Huge XML data needed

Discussion in 'XML' started by Beda Christoph Hammerschmidt, Apr 1, 2004.

  1. I wat to perform some performance measurements on an XML database. FOr
    this reason i need some huge XML sample data. The data should be not
    too structured and a lot of reasonable queries should make sense.
    Any idea, where i can get this data ??
     
    Beda Christoph Hammerschmidt, Apr 1, 2004
    #1
    1. Advertising

  2. Beda Christoph Hammerschmidt

    Andy Dingley Guest

    On 1 Apr 2004 06:45:29 -0800, (Beda Christoph
    Hammerschmidt) wrote:

    >Any idea, where i can get this data ??


    Make it yourself. That way you can control the size and the
    distribution of certain features. If this process is automated, then
    you can easily run tests over and over with different parameters.

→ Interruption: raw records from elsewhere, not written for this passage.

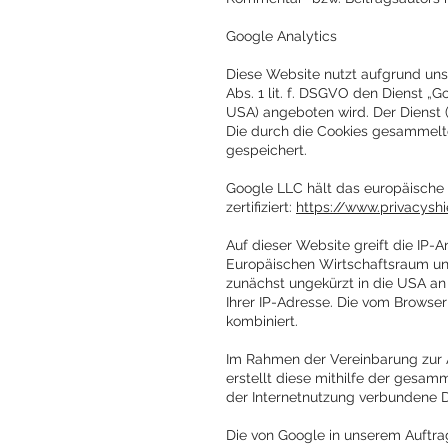
Google Analytics
Diese Website nutzt aufgrund uns
Abs. 1 lit. f. DSGVO den Dienst „
USA) angeboten wird. Der Dienst 
Die durch die Cookies gesammelt
gespeichert.
Google LLC hält das europäische
zertifiziert:
https://www.privacysh
Auf dieser Website greift die IP-
Europäischen Wirtschaftsraum und
zunächst ungekürzt in die USA an
Ihrer IP-Adresse. Die vom Browse
kombiniert.
Im Rahmen der Vereinbarung zur A
erstellt diese mithilfe der gesa
der Internetnutzung verbundene D
Die von Google in unserem Auftr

    It's often useful (but rarely done) to test, not just that "it works",
    but to test for sensitivity to different sorts of load. Does
    performance change with many small items, or with few large items ?
    Does sorted/unsorted input data make a difference ?

    Another source of "real world" data in a large corporate is to connect
    to something like an LDAP server and use that. I've also done much of
    my own testing with lists of endangered species form the WCMC. You may
    also find the W3C site useful, particularly the RDF test cases (not
    large, but they do demonstrate many obscure conditions).

    --
    Smert' spamionam
     
    Andy Dingley, Apr 2, 2004
    #2
    1. Advertising

  3. >>>>> "Beda" == Beda Christoph Hammerschmidt <> writes:

    Beda> I wat to perform some performance measurements on an XML database. FOr
    Beda> this reason i need some huge XML sample data. The data should be not
    Beda> too structured and a lot of reasonable queries should make sense. Any
    Beda> idea, where i can get this data ??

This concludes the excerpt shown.